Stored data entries
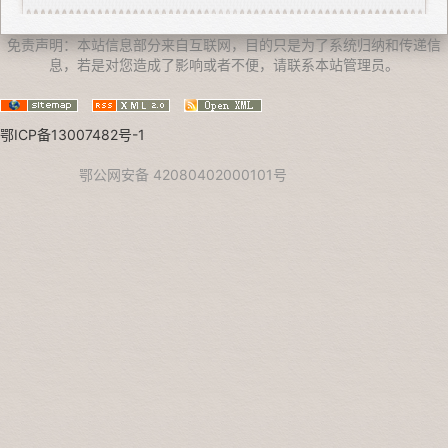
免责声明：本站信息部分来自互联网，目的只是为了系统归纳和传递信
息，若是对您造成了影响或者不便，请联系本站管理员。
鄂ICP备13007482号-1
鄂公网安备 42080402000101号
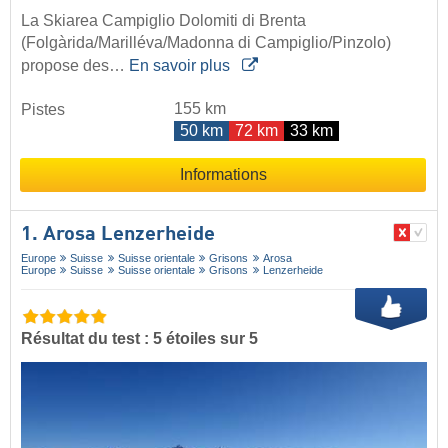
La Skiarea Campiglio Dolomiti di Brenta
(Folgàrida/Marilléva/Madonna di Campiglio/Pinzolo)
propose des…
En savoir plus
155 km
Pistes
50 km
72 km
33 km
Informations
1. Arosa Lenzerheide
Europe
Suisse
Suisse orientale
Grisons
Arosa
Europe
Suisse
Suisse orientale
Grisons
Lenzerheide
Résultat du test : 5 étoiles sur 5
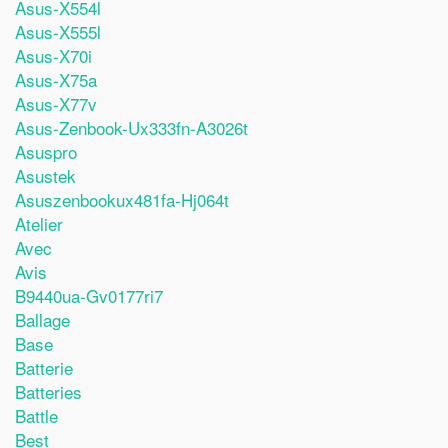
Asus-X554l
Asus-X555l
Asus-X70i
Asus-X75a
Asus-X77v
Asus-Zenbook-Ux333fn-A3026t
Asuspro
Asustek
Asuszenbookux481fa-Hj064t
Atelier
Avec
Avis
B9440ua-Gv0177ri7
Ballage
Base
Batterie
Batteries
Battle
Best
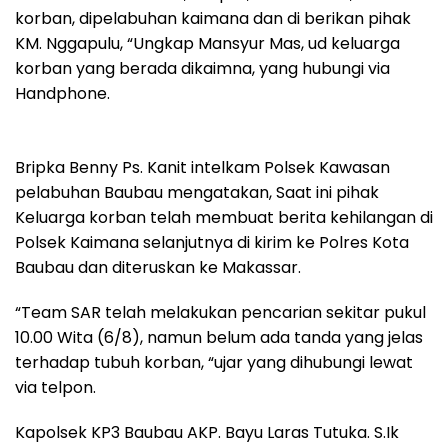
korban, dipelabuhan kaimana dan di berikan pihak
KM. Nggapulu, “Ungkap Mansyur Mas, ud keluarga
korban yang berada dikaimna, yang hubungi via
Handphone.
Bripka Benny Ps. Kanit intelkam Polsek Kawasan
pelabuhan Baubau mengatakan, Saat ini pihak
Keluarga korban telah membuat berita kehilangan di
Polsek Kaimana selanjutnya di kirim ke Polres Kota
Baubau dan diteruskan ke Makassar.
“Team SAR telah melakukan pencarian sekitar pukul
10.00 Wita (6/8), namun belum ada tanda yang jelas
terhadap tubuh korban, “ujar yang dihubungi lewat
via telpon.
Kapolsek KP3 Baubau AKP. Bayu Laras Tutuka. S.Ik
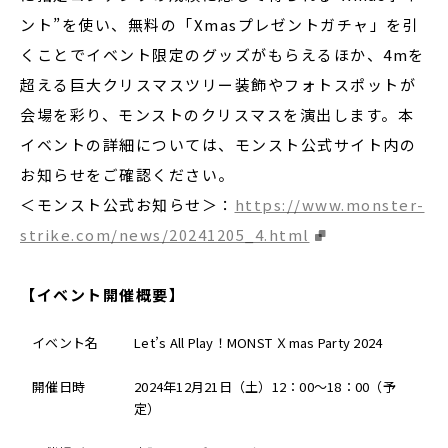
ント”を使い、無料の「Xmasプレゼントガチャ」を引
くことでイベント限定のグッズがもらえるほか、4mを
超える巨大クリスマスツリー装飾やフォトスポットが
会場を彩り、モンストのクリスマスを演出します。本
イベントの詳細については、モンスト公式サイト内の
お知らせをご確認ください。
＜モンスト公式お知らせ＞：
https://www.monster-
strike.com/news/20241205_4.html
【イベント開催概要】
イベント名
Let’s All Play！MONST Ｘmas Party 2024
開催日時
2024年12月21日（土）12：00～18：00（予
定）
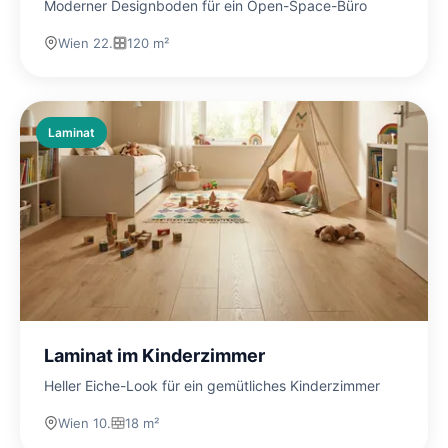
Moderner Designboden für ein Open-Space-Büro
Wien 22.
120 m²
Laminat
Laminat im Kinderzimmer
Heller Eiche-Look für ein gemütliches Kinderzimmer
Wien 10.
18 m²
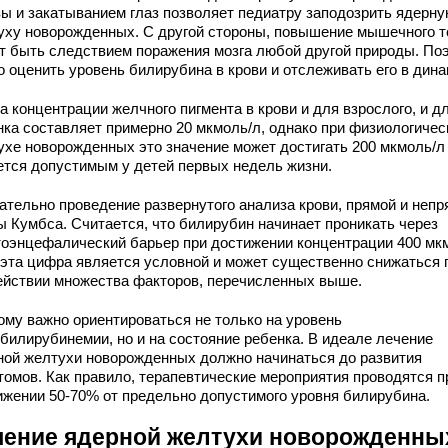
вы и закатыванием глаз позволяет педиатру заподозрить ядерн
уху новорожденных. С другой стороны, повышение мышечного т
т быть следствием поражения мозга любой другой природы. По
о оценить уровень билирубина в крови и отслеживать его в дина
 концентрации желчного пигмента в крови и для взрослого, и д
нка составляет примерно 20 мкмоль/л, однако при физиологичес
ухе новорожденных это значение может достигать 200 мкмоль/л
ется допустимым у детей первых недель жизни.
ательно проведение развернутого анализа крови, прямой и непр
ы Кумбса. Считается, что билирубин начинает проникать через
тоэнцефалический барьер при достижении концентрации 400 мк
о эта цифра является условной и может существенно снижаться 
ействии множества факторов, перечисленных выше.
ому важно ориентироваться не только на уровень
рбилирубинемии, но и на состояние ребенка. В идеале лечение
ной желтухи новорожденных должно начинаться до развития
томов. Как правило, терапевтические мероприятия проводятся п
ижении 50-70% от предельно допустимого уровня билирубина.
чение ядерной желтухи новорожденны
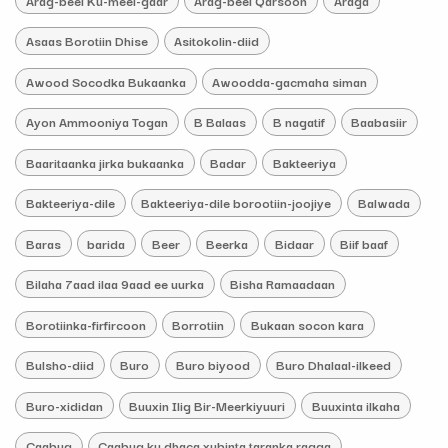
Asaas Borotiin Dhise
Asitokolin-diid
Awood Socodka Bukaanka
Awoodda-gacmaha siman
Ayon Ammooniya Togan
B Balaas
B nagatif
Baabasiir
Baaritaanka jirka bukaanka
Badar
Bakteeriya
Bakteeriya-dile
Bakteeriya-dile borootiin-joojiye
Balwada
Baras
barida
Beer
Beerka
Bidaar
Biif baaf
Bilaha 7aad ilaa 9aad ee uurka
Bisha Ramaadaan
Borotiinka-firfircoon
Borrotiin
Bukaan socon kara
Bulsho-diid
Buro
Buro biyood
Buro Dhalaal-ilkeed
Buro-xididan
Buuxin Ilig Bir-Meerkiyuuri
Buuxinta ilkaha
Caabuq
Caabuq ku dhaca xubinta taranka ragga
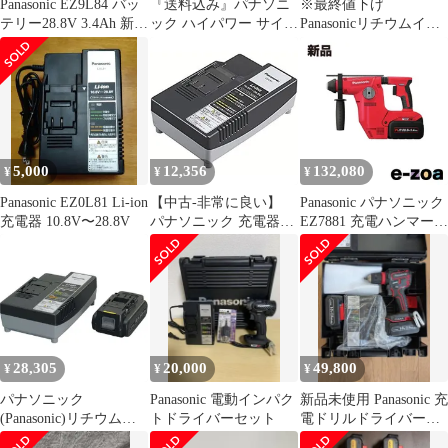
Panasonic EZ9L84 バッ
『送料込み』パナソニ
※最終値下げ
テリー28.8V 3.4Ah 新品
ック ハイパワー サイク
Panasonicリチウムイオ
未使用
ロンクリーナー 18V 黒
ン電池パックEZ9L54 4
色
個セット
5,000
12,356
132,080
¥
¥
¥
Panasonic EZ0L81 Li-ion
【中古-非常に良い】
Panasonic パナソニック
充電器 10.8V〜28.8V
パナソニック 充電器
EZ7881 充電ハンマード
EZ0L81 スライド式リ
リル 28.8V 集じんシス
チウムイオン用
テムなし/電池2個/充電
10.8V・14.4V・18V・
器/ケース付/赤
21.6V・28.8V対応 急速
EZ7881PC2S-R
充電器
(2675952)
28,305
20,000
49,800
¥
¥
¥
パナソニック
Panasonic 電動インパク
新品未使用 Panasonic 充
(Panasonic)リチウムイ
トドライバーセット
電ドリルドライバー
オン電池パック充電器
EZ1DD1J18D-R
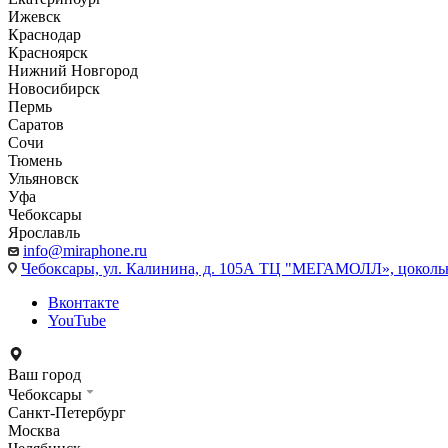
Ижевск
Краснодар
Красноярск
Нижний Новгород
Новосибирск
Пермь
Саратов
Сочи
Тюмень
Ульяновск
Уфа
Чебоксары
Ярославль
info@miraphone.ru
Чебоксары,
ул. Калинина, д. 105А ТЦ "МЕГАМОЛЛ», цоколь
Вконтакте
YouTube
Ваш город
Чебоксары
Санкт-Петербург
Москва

__YOUR TASK__:
For each line above that includes "Kinderzimmer", make a copy.

__SOLUTION FOR THIS PROBLEM__:
Laminat im Kinderzimmer
Heller Eiche-Look für ein gemütliches Kinderzimmer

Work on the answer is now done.